This notebook provides some basic exploratory analysis of games on boardgamegeek (BGG) in support of my work [predicting ratings for upcoming games] and [predicting games for individual users].
For this write up, I examine games published through 2021 that have achieved at least 30 user ratings by the time of writing.[^ I have additionally excluded some games that were cancelled or never released, or have data quality issues with their profiles on BGG.]
What are the designers of games on BGG and how do they relate to community ratings?
Which designers have published the most games on BGG? Which designers are the highest rated? Most popular?
‘Uncredited’ is by far the most common listing for designer, so I have excluded it from the following visualization.
I’ll then plot the distribution of games with the 25 most frequent designers (for games that have achieved at least params$min_ratings ratings). What designers are typically associated with heavier games?

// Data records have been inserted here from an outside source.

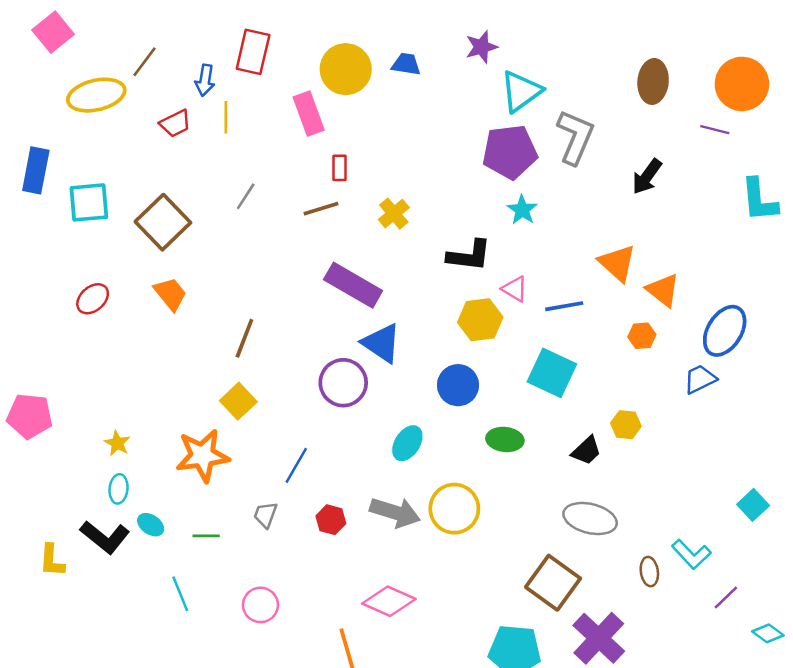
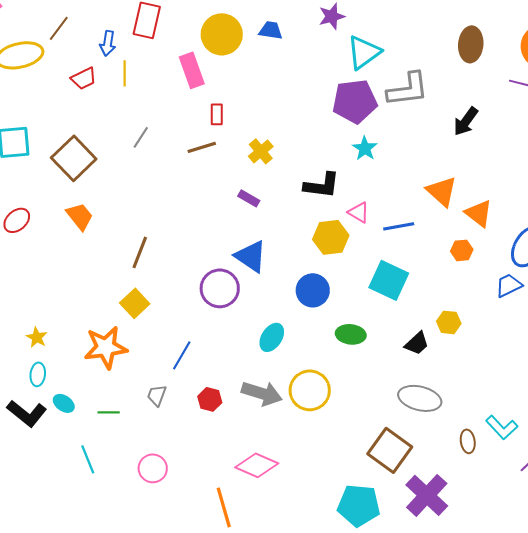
gray L-shape: (575, 137) -> (408, 89), turned 60
purple rectangle: (353, 285) -> (249, 198), moved, size x0.5

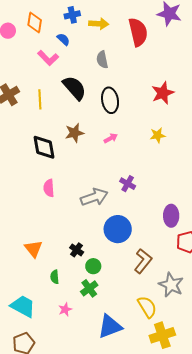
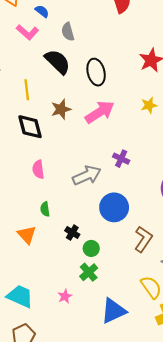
gray semicircle: (102, 60) -> (68, 32), moved
yellow line: (40, 99) -> (27, 90), moved
pink arrow: (111, 138) -> (100, 112), size x2.0
green semicircle: (55, 277) -> (45, 209), moved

What designer is the highest rated (on average)?
The following (interactive) table displays the mean of each BGG outcome by designer. Use the filters below the column names to filter through the table by designer or set a minimum number of games.
Which designers have the largest effect on a game’s average? User ratings?
We could simply look at the games published by each designer and then take their average rating/average number of user ratings. However, this doesn’t account for the fact that some designers design more complex games than others, or that recently published games tend to have higher averages.
To get an estimate of each designer’s partial effect on an outcome, I run penalized regressions lasso) of the BGG average/usersrated on dummies for individual game designers along with the game’s weight and effects for year published.
I handle time effects in two different ways, first creating an indicator for games published before 1900, then fitting cubic splines to the truncated publishing range of years 1900 to present.
\[ Average = \beta_0 + Weight * \beta_1 + Designer_1 * \beta_2 + Designer_2 * \beta_3 * Designer_k ... Designer_n * \beta_n + YearPublished\]